Quando Donato decise di dedicare un periodo della sua vita alla politica attiva, sapeva che ciò avrebbe significato interrompere, o almeno rallentare il ritmo dei suoi studi, ma volle ugualmente affrontare il rischio. Egli, memore degli insegnamenti sulla dottrina sociale della Chiesa appresi nella Fuci, riteneva la politica come un impegno a “servire tutti coloro che hanno bisogno (e sono tanti!) del tuo appoggio, del tuo consiglio, o almeno del paziente ascolto delle loro pene” (sono parole sue). Anch’io ero piuttosto perplessa, perché sapevo che per lui lo studio era molto importante e gli avrebbe dato le maggiori soddisfazioni. Tuttavia volle affrontare con senso di responsabilità e con entusiasmo, anche questa esperienza, e voglio lasciare a lui stesso il commento di quello che ne aveva ricavato.
Il 18 ottobre 1964, in una lettera al segretario provinciale della Democrazia Cristiana, in cui gli comunicava che non intendeva più ripresentarsi come candidato al Consiglio Provinciale, egli scriveva: “…Per nove anni credo di aver servito il prossimo con abnegazione e con spirito di sacrificio… Oggi, che sto per toccare il limite dei quarant’anni, ho la ferma volontà di tornare agli studi, alla mia preminente e tuttora prepotente vocazione, cui non mi rivolgerò con l’atteggiamento malinconico di chi crede di aver perduto degli anni in sterili vagabondaggi, ma di chi si sente accresciuto di una vasta e salutare esperienza di uomini e cose, di chi insomma si sente più ricco e provveduto su un piano pratico e culturale”.

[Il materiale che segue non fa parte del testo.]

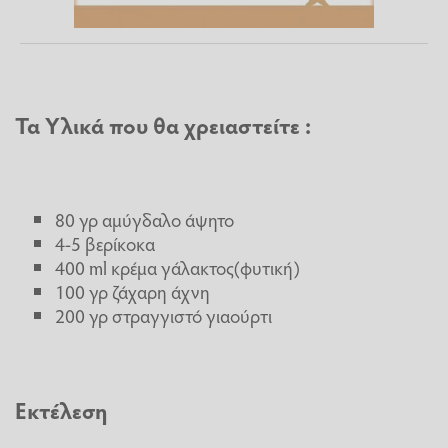
Τα Υλικά που θα χρειαστείτε :
80 γρ αμύγδαλο άψητο
4-5 βερίκοκα
400 ml κρέμα γάλακτος(φυτική)
100 γρ ζάχαρη άχνη
200 γρ στραγγιστό γιαούρτι
Εκτέλεση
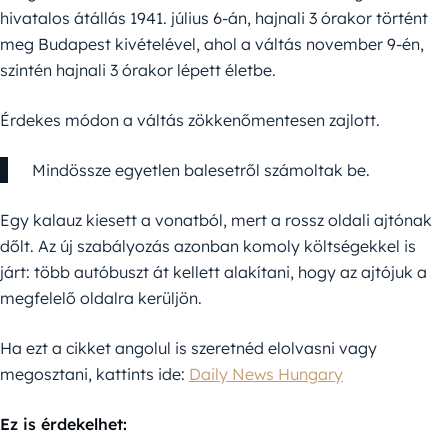
hivatalos átállás 1941. július 6-án, hajnali 3 órakor történt
meg Budapest kivételével, ahol a váltás november 9-én,
szintén hajnali 3 órakor lépett életbe.
Érdekes módon a váltás zökkenőmentesen zajlott.
Mindössze egyetlen balesetről számoltak be.
Egy kalauz kiesett a vonatból, mert a rossz oldali ajtónak
dőlt. Az új szabályozás azonban komoly költségekkel is
járt: több autóbuszt át kellett alakítani, hogy az ajtójuk a
megfelelő oldalra kerüljön.
Ha ezt a cikket angolul is szeretnéd elolvasni vagy
megosztani, kattints ide:
Daily News Hungary
Ez is érdekelhet:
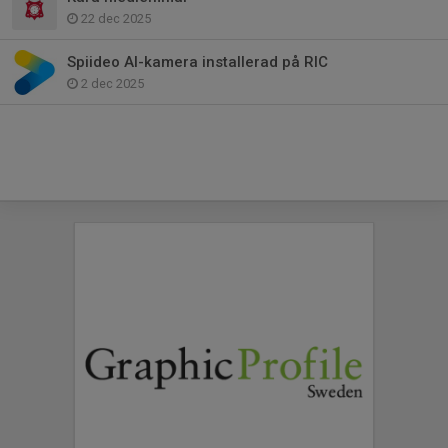
22 dec 2025
Spiideo AI-kamera installerad på RIC
2 dec 2025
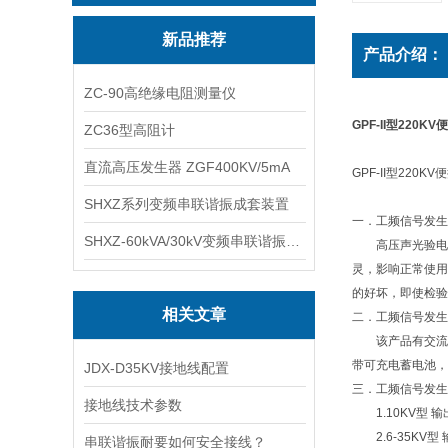
新品推荐
产品介绍：
ZC-90高绝缘电阻测量仪
GPF-II型220
ZC36型高阻计
直流高压发生器 ZGF400KV/5mA
GPF-II型22
SHXZ系列变频串联谐振成套装置
一．工频信号发生
SHXZ-60kVA/30kV变频串联谐振耐压试验装置
高压声光验电器
灵，影响正常使用
的好坏，即使检验
相关文章
二．工频信号发生
该产品有交流供
带可充电蓄电池，
JDX-D35KV接地线配置
三．工频信号发生
接地线技术参数
1.10KV型 输出
2.6-35KV型 
串联谐振耐要如何安全接线？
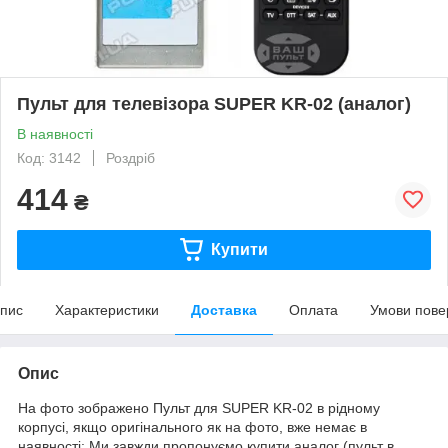
Пульт для телевізора SUPER KR-02 (аналог)
В наявності
Код: 3142
Роздріб
414
₴
Купити
пис
Характеристики
Доставка
Оплата
Умови пове
Опис
На фото зображено Пульт для SUPER KR-02 в рідному
корпусі, якщо оригінального як на фото, вже немає в
наявності: Ми завжди пропонуємо купити аналог (пульт в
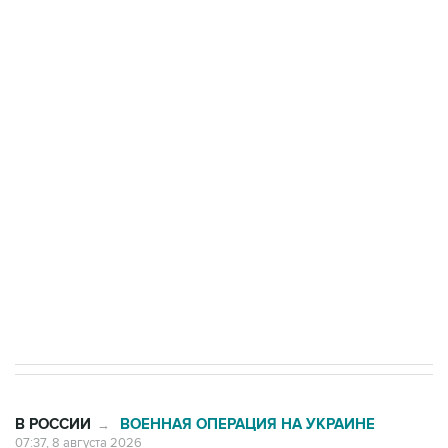
ФСБ сообщила о задержании в Приморье
подростков, готовивших теракт на объекте
Росгвардии
Беспилотные технологии и ИИ на службе у
электросетевых объектов и агрокомплексов
Социальная реклама, АНО «Национальные приоритеты».
ИНН 7725383515 Erid: F7NfYUJCUneVdwcydK6A
Кабмин РФ разрешил до 1 июля 2027 года
импорт, выпуск и обращение бензина Евро 2,
Евро 3, Евро 4
В РОССИИ
ВОЕННАЯ ОПЕРАЦИЯ НА УКРАИНЕ
→
07:37, 8 августа 2026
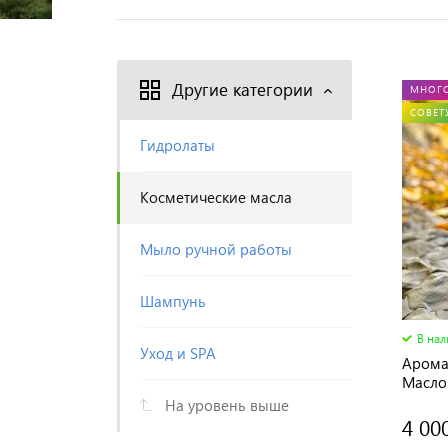
Другие категории
МНОГ
СОВЕТ
Гидролаты
Косметические масла
Мыло ручной работы
Шампунь
В на
Уход и SPA
Арома
Масло
На уровень выше
4 00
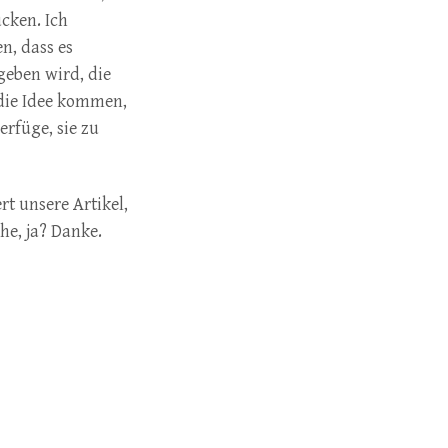
cken. Ich
n, dass es
geben wird, die
 die Idee kommen,
erfüge, sie zu
rt unsere Artikel,
he, ja? Danke.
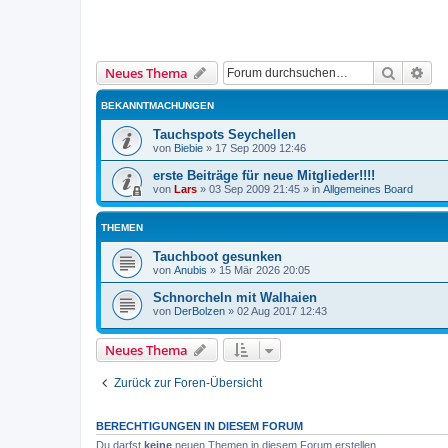
Suche
Erw
Neues Thema
BEKANNTMACHUNGEN
Tauchspots Seychellen
von
Biebie
»
17 Sep 2009 12:46
erste Beiträge für neue Mitglieder!!!!
von
Lars
»
03 Sep 2009 21:45
» in
Allgemeines Board
THEMEN
Tauchboot gesunken
von
Anubis
»
15 Mär 2026 20:05
Schnorcheln mit Walhaien
von
DerBolzen
»
02 Aug 2017 12:43
Neues Thema
Zurück zur Foren-Übersicht
BERECHTIGUNGEN IN DIESEM FORUM
Du darfst
keine
neuen Themen in diesem Forum erstellen.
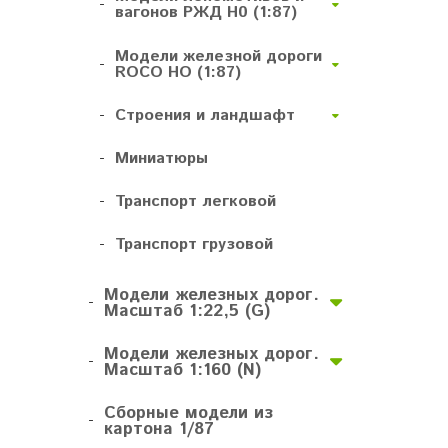
-
вагонов РЖД H0 (1:87)
Модели железной дороги
-
ROCO HO (1:87)
-
Строения и ландшафт
-
Миниатюры
-
Транспорт легковой
-
Транспорт грузовой
Модели железных дорог.
-
Масштаб 1:22,5 (G)
Модели железных дорог.
-
Масштаб 1:160 (N)
Сборные модели из
-
картона 1/87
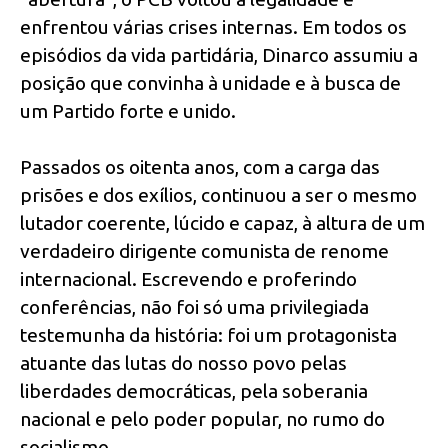
enfrentou várias crises internas. Em todos os
episódios da vida partidária, Dinarco assumiu a
posição que convinha à unidade e à busca de
um Partido forte e unido.
Passados os oitenta anos, com a carga das
prisões e dos exílios, continuou a ser o mesmo
lutador coerente, lúcido e capaz, à altura de um
verdadeiro dirigente comunista de renome
internacional. Escrevendo e proferindo
conferências, não foi só uma privilegiada
testemunha da história: foi um protagonista
atuante das lutas do nosso povo pelas
liberdades democráticas, pela soberania
nacional e pelo poder popular, no rumo do
socialismo.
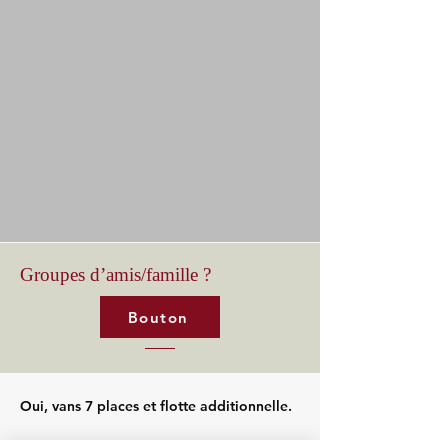
Groupes d’amis/famille ?
Bouton
Oui, vans 7 places et flotte additionnelle.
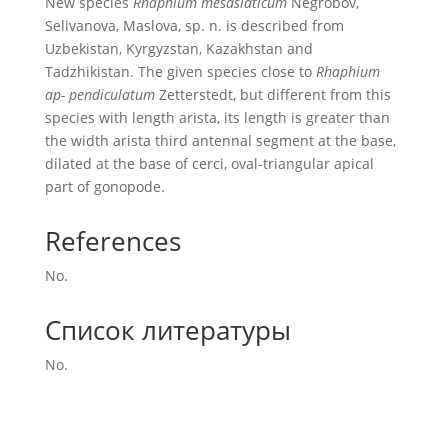
New species
Rhaphium mesasiaticum
Negrobov,
Selivanova, Maslova, sp. n. is described from
Uzbekistan, Kyrgyzstan, Kazakhstan and
Tadzhikistan. The given species close to
Rhaphium
ap- pendiculatum
Zetterstedt, but different from this
species with length arista, its length is greater than
the width arista third antennal segment at the base,
dilated at the base of cerci, oval-triangular apical
part of gonopode.
References
No.
Список литературы
No.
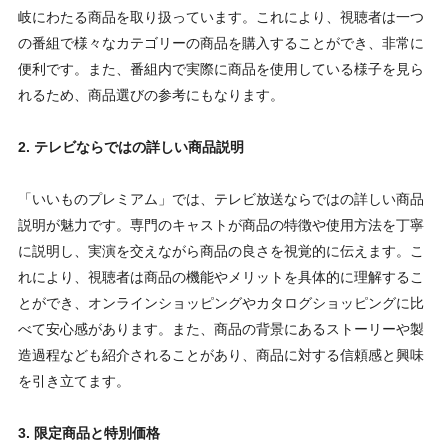
岐にわたる商品を取り扱っています。これにより、視聴者は一つ
の番組で様々なカテゴリーの商品を購入することができ、非常に
便利です。また、番組内で実際に商品を使用している様子を見ら
れるため、商品選びの参考にもなります。
2. テレビならではの詳しい商品説明
「いいものプレミアム」では、テレビ放送ならではの詳しい商品
説明が魅力です。専門のキャストが商品の特徴や使用方法を丁寧
に説明し、実演を交えながら商品の良さを視覚的に伝えます。こ
れにより、視聴者は商品の機能やメリットを具体的に理解するこ
とができ、オンラインショッピングやカタログショッピングに比
べて安心感があります。また、商品の背景にあるストーリーや製
造過程なども紹介されることがあり、商品に対する信頼感と興味
を引き立てます。
3. 限定商品と特別価格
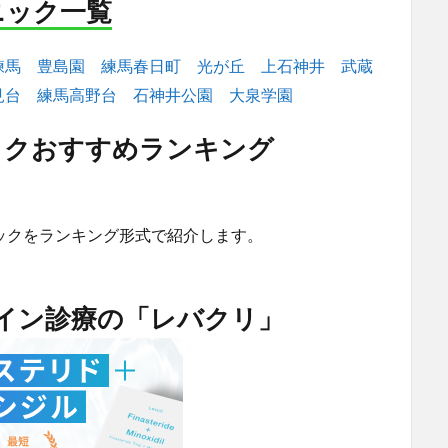
ニック一覧
練馬
豊島園
練馬春日町
光が丘
上石神井
武蔵
見台
練馬高野台
石神井公園
大泉学園
ックおすすめランキング
ックをランキング形式で紹介します。
ライン診療の「レバクリ」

La Città, secondo Lei, può far tesoro della sua figura e della sua testimonianza di fede, d’impegno nella cultura e nella stessa politica?
Mi auguro che i galatinesi che l’hanno conosciuto e apprezzato non dimentichino quanto da lui fatto per la sua Città che tanto amava.
Donato moro è una rarità. Quando ci capita di leggere il suo nome si percepisce la gioia di un diamante tra le mani.
Mi ha fatto piacere leggere questa intervista. È stato un caso. Ho scoperto solo nel 2010 che Donato scriveva poesie. È stata la moglie Maria a comunicarmelo ed a farmi omaggio dei suoi volumi di poesie proprio nel 2010 quando la informai che gli organizzatori di un Bando Letterario di Lecce, su mia segnalazione, avevano deciso di donare una targa alla memoria di Donato Moro, poeta.
Ero in giuria e fui io a dare un passaggio, andata e ritorno, a Maria per farle consegnare il gradito pensiero degli organizzatori del Bando e presentare la figura di Donato Moro ai partecipanti alla premiazione ed al comitato organizzatore del premio.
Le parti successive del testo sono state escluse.